■ DESCRIPTION OF THE TASK: Search the entries below. Return every line that has "Condicións" in it.

---------------

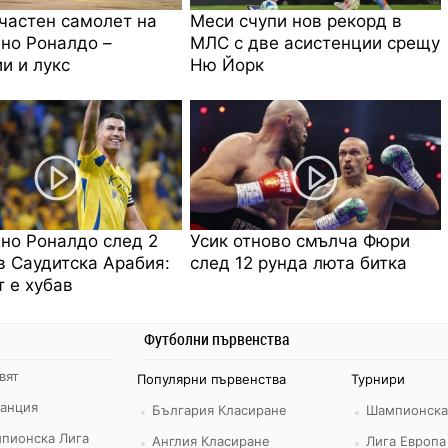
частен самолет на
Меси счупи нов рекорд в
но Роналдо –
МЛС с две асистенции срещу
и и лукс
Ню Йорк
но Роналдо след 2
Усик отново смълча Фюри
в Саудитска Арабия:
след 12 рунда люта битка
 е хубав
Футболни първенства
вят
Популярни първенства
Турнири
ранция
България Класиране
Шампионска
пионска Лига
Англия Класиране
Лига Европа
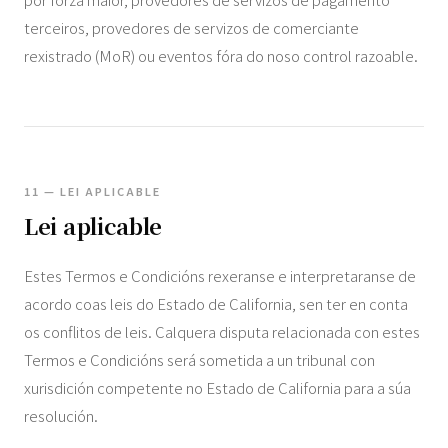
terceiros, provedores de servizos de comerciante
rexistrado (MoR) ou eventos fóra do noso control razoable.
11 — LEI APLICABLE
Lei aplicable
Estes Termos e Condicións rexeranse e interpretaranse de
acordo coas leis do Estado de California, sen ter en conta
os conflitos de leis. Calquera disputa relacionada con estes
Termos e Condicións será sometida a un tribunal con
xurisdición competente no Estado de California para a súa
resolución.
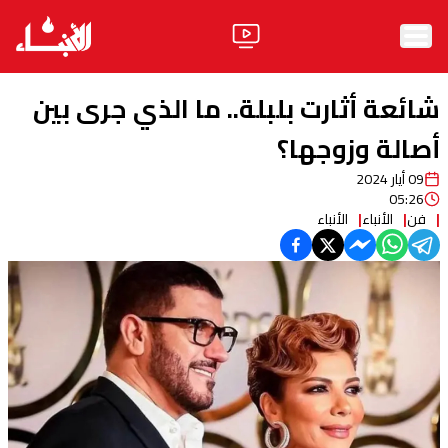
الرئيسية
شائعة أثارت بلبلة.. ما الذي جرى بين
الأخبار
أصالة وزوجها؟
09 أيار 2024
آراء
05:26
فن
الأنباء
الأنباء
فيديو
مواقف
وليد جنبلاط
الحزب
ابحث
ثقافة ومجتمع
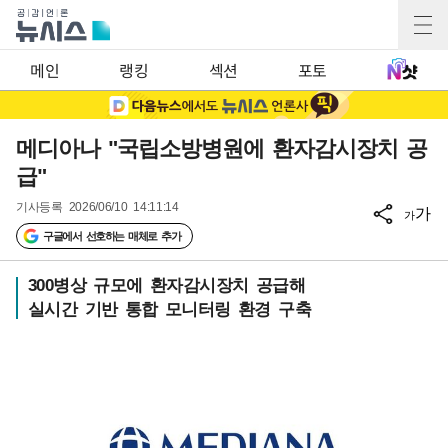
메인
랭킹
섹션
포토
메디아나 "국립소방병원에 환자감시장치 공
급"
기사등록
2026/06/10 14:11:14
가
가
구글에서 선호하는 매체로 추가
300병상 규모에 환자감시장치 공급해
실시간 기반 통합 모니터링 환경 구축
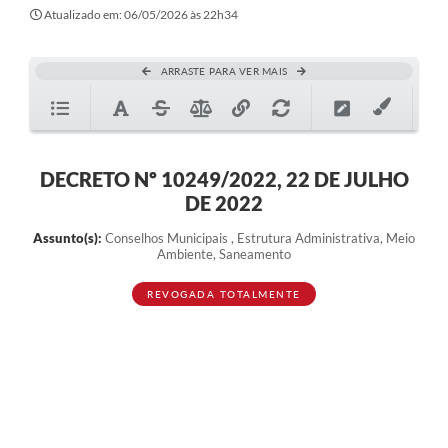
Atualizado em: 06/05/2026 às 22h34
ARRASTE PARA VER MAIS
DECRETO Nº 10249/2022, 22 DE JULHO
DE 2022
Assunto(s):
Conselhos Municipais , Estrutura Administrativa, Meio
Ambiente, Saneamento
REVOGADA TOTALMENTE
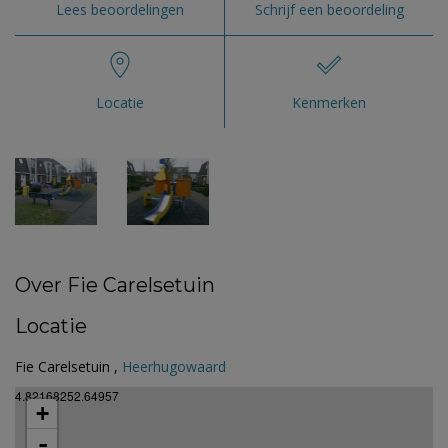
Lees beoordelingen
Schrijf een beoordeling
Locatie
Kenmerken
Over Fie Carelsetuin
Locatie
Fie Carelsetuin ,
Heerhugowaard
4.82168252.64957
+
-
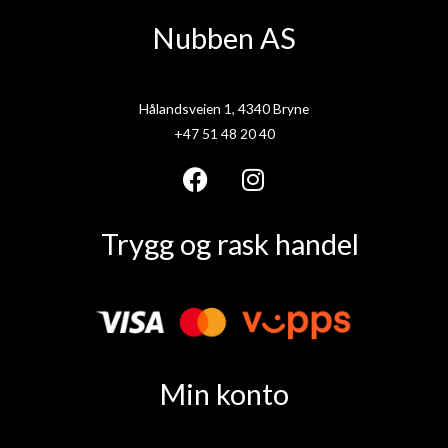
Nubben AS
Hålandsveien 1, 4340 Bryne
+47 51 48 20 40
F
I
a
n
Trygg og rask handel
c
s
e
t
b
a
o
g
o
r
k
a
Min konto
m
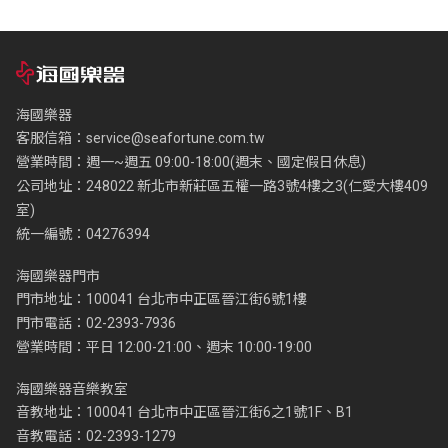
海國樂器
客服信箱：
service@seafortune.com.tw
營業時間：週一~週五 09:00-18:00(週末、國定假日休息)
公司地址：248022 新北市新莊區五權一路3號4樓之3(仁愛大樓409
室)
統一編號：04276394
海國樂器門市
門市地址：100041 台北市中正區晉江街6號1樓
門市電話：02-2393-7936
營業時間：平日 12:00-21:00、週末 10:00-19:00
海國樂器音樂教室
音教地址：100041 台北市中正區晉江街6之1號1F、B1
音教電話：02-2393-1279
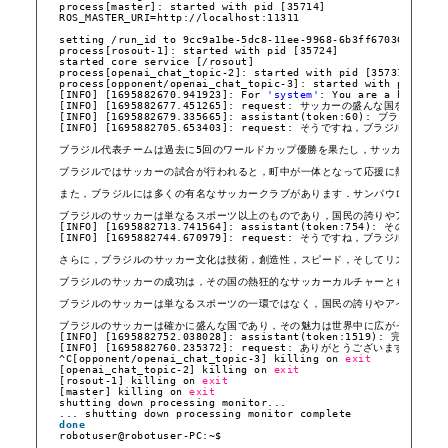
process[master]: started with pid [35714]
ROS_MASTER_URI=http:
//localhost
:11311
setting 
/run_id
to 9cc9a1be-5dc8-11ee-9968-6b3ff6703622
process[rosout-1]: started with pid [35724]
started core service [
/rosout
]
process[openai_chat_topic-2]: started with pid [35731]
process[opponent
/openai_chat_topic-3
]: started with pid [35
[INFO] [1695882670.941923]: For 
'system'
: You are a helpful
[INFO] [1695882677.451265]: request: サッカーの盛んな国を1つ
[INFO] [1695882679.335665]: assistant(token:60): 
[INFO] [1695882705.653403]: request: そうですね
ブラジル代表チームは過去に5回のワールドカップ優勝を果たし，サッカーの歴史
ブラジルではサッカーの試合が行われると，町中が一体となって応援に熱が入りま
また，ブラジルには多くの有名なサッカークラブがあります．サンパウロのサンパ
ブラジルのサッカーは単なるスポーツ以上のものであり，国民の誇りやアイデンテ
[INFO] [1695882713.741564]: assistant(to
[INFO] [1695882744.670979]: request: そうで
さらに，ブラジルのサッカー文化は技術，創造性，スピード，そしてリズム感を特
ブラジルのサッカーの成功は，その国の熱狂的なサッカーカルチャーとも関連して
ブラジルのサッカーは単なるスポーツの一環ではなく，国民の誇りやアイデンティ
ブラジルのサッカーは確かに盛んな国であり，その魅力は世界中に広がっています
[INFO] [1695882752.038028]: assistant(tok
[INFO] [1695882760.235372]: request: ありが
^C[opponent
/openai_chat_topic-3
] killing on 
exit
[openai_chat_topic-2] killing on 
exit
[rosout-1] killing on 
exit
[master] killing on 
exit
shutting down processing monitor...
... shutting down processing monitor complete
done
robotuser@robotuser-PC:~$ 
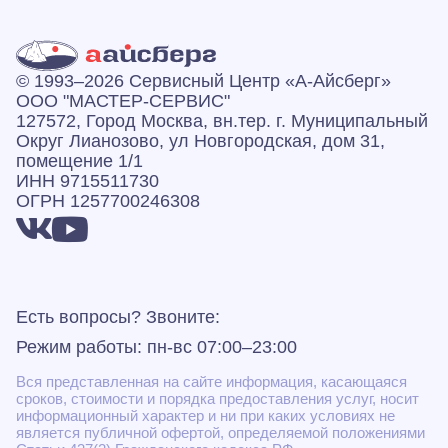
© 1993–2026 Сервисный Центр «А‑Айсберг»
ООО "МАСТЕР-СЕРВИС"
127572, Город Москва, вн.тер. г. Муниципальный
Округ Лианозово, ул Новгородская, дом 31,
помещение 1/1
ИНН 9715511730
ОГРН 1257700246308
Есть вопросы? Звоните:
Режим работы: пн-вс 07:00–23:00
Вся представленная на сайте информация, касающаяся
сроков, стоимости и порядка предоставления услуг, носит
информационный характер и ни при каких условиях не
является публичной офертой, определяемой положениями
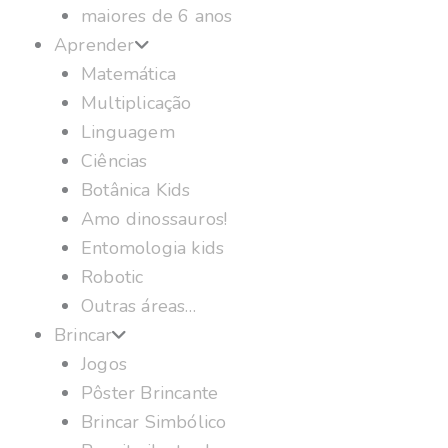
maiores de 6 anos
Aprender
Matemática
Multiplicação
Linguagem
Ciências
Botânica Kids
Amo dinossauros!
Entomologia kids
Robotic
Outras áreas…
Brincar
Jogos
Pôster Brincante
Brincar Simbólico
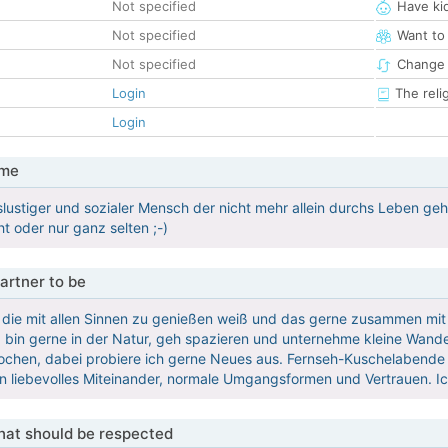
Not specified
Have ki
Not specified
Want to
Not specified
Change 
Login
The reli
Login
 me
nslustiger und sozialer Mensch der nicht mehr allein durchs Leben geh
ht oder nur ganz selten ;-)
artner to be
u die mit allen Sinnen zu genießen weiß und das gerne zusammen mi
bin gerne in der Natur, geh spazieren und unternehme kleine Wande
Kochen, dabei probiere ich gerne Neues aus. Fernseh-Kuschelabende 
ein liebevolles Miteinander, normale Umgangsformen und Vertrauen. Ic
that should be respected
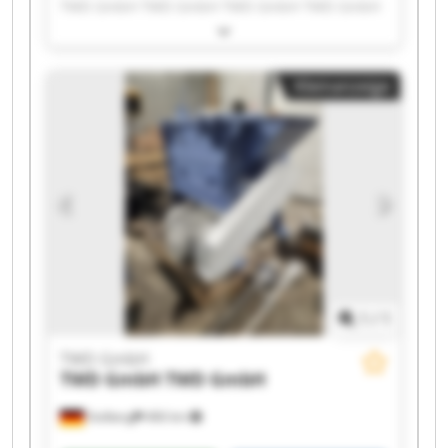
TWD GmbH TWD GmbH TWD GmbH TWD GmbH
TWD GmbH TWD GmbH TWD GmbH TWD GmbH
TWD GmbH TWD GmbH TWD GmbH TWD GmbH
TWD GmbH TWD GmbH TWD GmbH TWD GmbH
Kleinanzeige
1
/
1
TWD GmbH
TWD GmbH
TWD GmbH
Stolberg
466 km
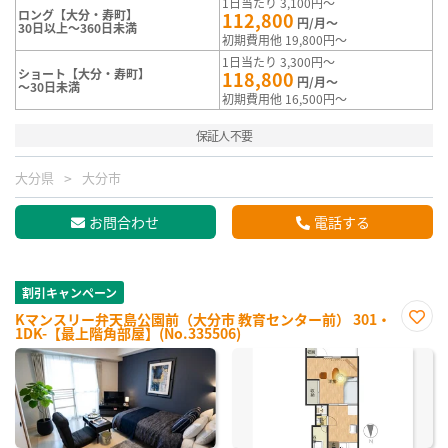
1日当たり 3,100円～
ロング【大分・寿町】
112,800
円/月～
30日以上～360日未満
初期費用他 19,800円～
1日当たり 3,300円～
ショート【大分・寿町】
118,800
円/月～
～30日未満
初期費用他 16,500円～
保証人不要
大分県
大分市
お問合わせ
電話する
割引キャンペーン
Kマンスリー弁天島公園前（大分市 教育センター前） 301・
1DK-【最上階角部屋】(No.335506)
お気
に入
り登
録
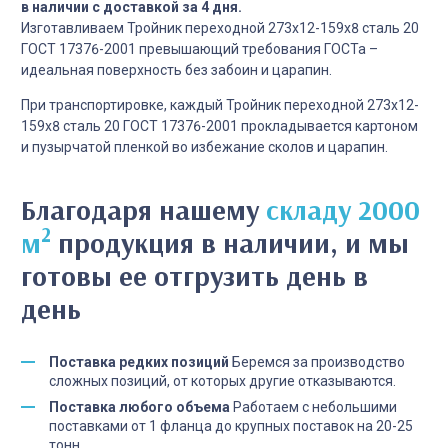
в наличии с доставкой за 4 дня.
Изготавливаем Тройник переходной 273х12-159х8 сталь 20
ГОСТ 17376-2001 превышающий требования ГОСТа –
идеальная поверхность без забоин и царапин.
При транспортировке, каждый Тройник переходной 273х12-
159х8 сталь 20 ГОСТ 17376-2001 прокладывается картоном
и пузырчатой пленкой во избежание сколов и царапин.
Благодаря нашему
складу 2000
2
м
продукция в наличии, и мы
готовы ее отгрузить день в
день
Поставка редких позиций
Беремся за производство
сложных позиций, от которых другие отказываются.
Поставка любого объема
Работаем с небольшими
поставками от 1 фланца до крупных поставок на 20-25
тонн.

---------------

■ RESPONSE TO THIS EXERCISE:
Estes Termos e Condicións rexeranse e interpretaranse de
Termos e Condicións será sometida a un tribunal con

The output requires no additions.